(DDSI) Indeks Departemen Semasa Ramah meningkat ke level yang khawatirkan.
Naiknya angka Defisit Anggaran Rutin (DSR) ini sebagai sinyal bahwa ruang keuangan untuk pembelanjaan prioritas semakin terdesak. Ini memaksa pemerintah untuk mengambil langkah strategis agar risiko ekonomi tidak semakin melebar.
Menurut data dari Universitas Paramadina Wijayanto Samirin, Ekonom DSR, perbandingan pembayaran utang dengan penerimaan negara diperkirakan akan mencapai 45% pada 2025 dan 40% pada 2026.
Angka ini jauh melebihi ambang batas aman yang direkomendasikan berkisar 25% hingga 30%.
Menurutnya, peningkatan Defisit Sumber Rekening (DSR) Indonesia menunjukkan risiko fiskal yang semakin nyata yang akan dihadapi oleh Presiden Prabowo Subianto.
“Ketika indikator desentralisasi sudah tinggi, ini lampu kuning,” ujar Wija dalam Seminar Evaluasi Kritis 100 Hari Pemerintahan Prabowo, Rabu (22/1).
Dengan situasi tersebut, kemampuan Prabowo untuk meningkatkan utang di masa depan akan menjadi semakin tipis.
“Pada masa pemerintahan Jokowi, dalam melakukan utang sangat mungkin karena masih memiliki kemampuan untuk berutang.
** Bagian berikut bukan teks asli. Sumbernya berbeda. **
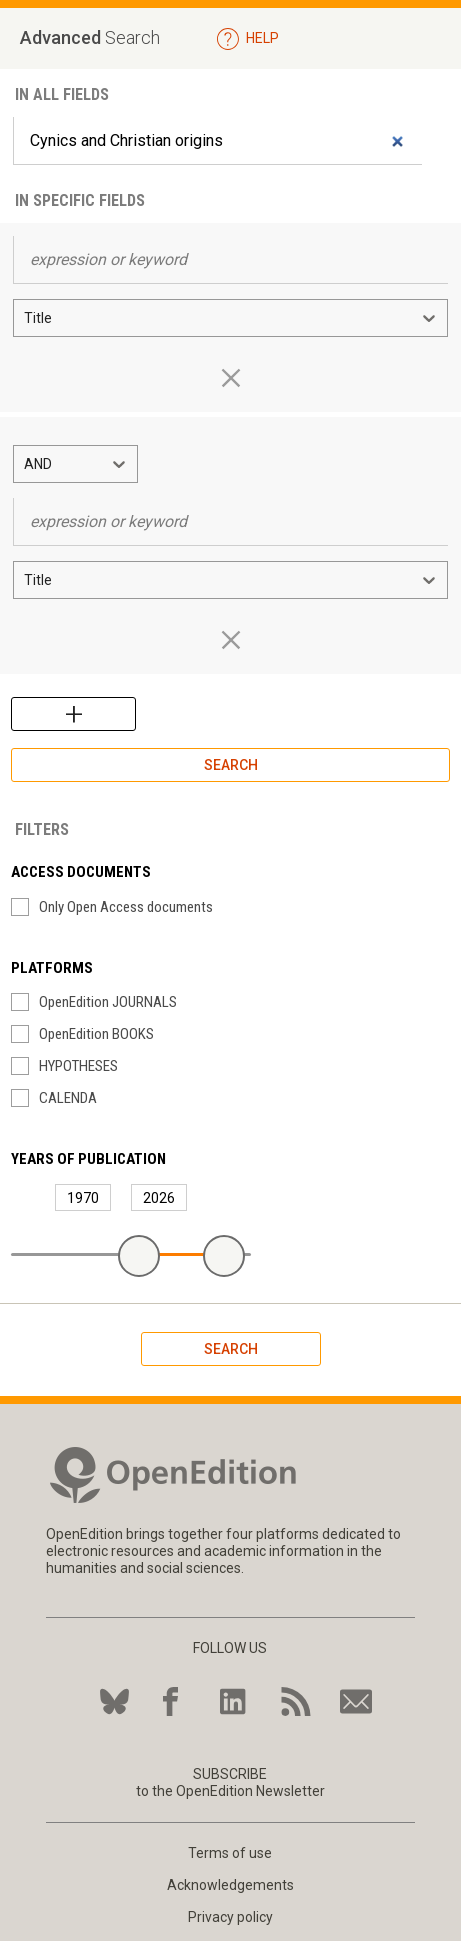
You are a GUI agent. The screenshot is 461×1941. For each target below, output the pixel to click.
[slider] (139, 1256)
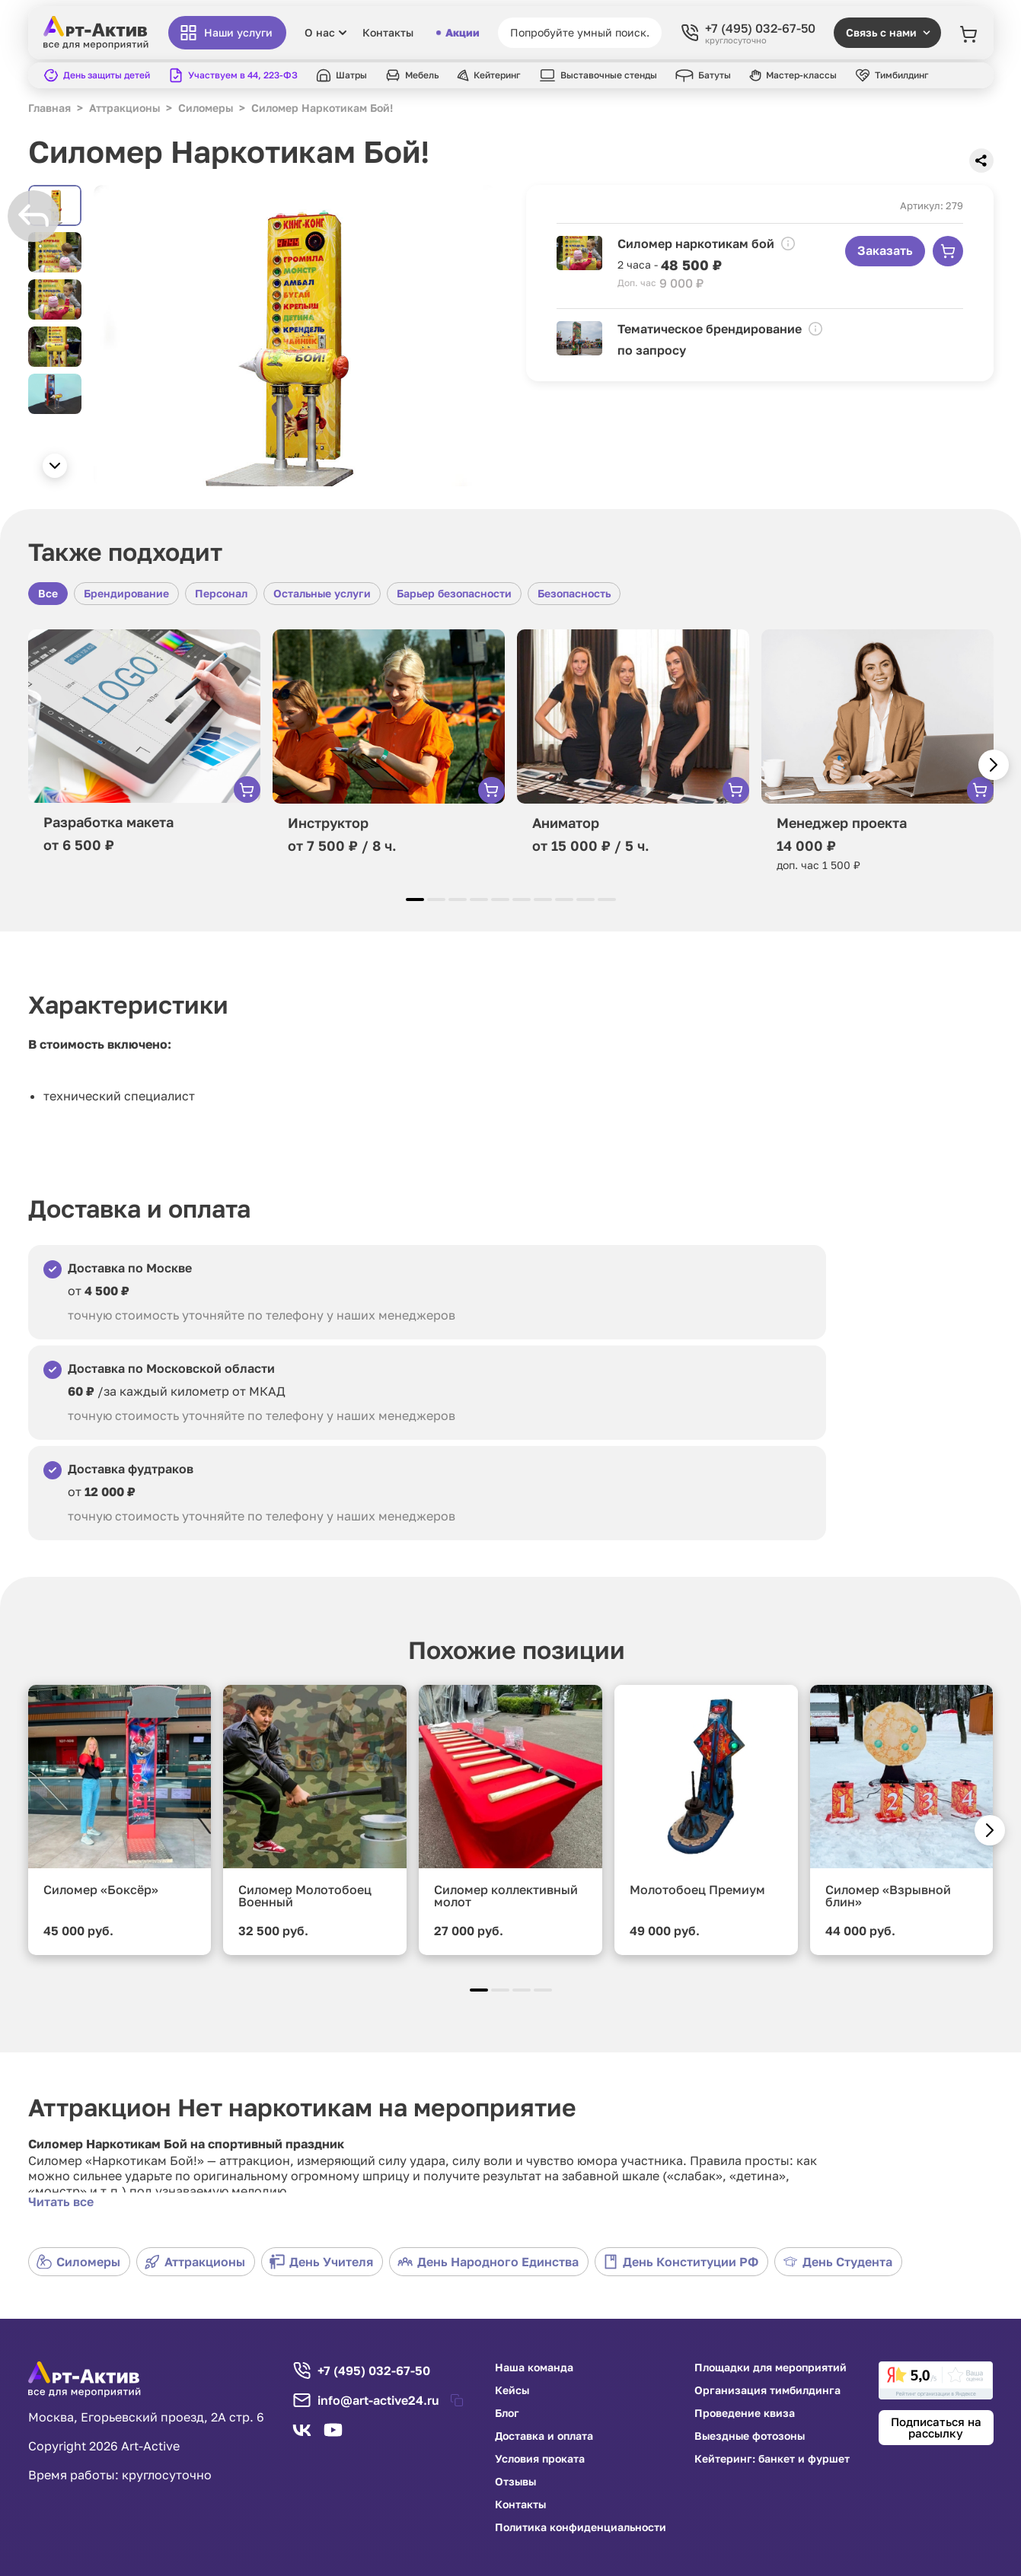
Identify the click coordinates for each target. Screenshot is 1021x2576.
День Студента (837, 2261)
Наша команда (534, 2367)
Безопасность (574, 593)
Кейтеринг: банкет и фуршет (772, 2459)
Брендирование (126, 593)
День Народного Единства (488, 2261)
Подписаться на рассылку (936, 2427)
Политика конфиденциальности (580, 2527)
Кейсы (512, 2390)
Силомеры (78, 2261)
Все (48, 593)
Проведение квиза (744, 2413)
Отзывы (515, 2482)
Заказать (885, 250)
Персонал (221, 593)
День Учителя (321, 2261)
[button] (55, 466)
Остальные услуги (322, 593)
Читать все (61, 2201)
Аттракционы (195, 2261)
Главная (49, 107)
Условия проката (540, 2459)
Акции (458, 33)
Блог (507, 2413)
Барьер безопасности (454, 593)
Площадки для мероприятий (770, 2367)
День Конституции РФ (680, 2261)
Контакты (387, 33)
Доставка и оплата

Bedanya sekarang, Prabowo telah tidak memiliki kemampuan lagi untuk berutang,” katanya.
Wija menyebutkan bahwa tingginya DSR juga mempengaruhi persepsi investor terhadap obligasi Indonesia. Dengan risiko yang meningkat, investor cenderung meminta hasil investasi yang lebih tinggi.
Sementara itu, Center of Economic and Law Studies (Celios) membongkar bahwa sejak Prabowo menjabat, tren kenaikan imbal hasil surat utang pemerintah Indonesia berpotensi membebani anggaran negara.
Bhima Yudhistira, Direktur Eksekutif Celios, mengungkapkan bahwa nilai imbal hasil obligasi pemerintah untuk jangka waktu 10 tahun telah mencapai lebih dari 7%. Kondisi ini menempatkan Indonesia sebagai salah satu negara denganitored angka bunga utang tertinggi di Asia Tenggara.
“Artinya jika tawaran kenaikan imbal hasillah sebesar 7% ini, akan terkait dengan beban bunga utang pemerintah yang akan semakin berat,” ujar Irjen Bambang Heru Caeciputro atau Bhima dalam Konferensi Pers, Selasa (21/1).
Menurutnya, bunga utang tinggi ini mencerminkan risiko yang meningkat pada profil utang pemerintah, yang dipengaruhi oleh ketidakpastian kebijakan fiskal dan ekonomi.
“Itu jelas menandakan beberapa hal, salah satunya adalah ada ketidaktepatan kebijakan yang membuat profil risiko KPR ini meningkat,” katanya.
Menurut Myrdal Gunarto, Staf Bidang Ekonomi, Industri, dan Pasar Global dari Bank Maybank Indonesia, lonjakan jumlah DSR (Duti Sewa Rumah) ini tidak dapat dilepaskan dari dampak kebijakan pemerintah selama pandemi Covid-19 yang menyebabkan defisit fiskal meningkat lebih dari 3%.
Myrdal menilai, pemerintah harus lebih hati-hati dalam kebijakan keuangan negara agar Defisit Anggaran tidak semakin membenahi perekonomian.
Salah satu solusinya adalah penerbitan tabungan bunga rendah dalam bentuk utang dalam jangka panjang untuk mengurangi tekanan pada keuangan negara dalam jangka pendek.
Meski demikian, Myrdal optimis bahwa ruang fiskal Indonesia masih terbuka. Ia menekankan bahwa dibandingkan dengan negara lain, rasio total utang pemerintah terhadap Produk Domestik Bruto (GDP) Indonesia masih relatif rendah.
“Saya melihat ruang fiskal kita masih terbuka ya, meskipun dengan indikator DSR ini menjadi peringatan ya. Maka lebih baik kita tidak terlalu agresif dalam emisi utang jangka pendek,” pungkasnya.